An Esthetic Concern Leads the Way to Improved Oral Health

Salvatore Guarnieri, DDS

Abstract:

In order to make appropriate treatment decisions, clinicians must consider a patient’s needs in total. As such, a systematic risk assessment is essential for developing a treatment plan that will both satisfy the patient’s esthetic concerns and lower his or her risk for future problems. In this case, the patient’s immediate concern was his smile, but he was unaware of the need for additional treatment, which included addressing occlusal dysfunction, extracting hopeless teeth and replacing them with an implant-retained prosthesis, and placement of indirect porcelain restorations. A comprehensive interdisciplinary approach between the clinician, implant surgeon, and laboratory was crucial for a successful outcome.

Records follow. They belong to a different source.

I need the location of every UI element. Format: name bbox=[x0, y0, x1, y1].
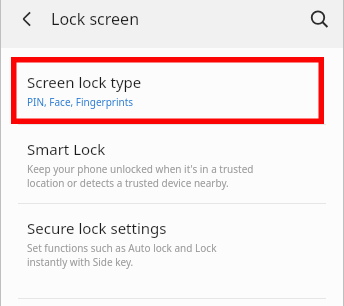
staticText: location or detects a trusted device nea… bbox=[27, 176, 229, 190]
button[interactable]: Smart Lock bbox=[0, 125, 344, 200]
button[interactable]: Back bbox=[12, 4, 42, 34]
staticText: Screen lock type bbox=[27, 72, 142, 92]
staticText: PIN, Face, Fingerprints bbox=[27, 95, 134, 109]
staticText: Set functions such as Auto lock and Lock bbox=[27, 241, 217, 255]
button[interactable]: Screen lock type bbox=[0, 60, 344, 119]
staticText: Lock screen bbox=[51, 8, 140, 30]
button[interactable]: Secure lock settings bbox=[0, 204, 344, 279]
staticText: Keep your phone unlocked when it's in a … bbox=[27, 162, 254, 176]
staticText: Smart Lock bbox=[27, 139, 106, 159]
staticText: instantly with Side key. bbox=[27, 255, 134, 269]
staticText: Secure lock settings bbox=[27, 218, 167, 238]
button[interactable]: Search bbox=[302, 2, 336, 36]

The treating clinician’s insight into all of a patient’s needs is important in order to make appropriate treatment decisions. In the case presented, a systematic risk assessment was performed1 that included a detailed medical and dental history, as well as a thorough diagnosis of all the presenting concerns. These findings enabled an understanding of the patient’s wants while evaluating his needs to develop a treatment plan that satisfied the patient’s esthetic concerns and lowered his risk for future problems. The patient’s quality of life and oral health both were improved as a result of the treatment provided.

Clinical Case Overview

A 43-year-old male construction company owner presented with a primary concern that his quality of life and confidence were affected by two dark front teeth, which were malaligned (Figure 1). He reported pain in the apical region of the upper right central and lateral incisors and experienced intermittent pain on both sides of his mouth during chewing, and occasionally when drinking or eating hot and cold foods.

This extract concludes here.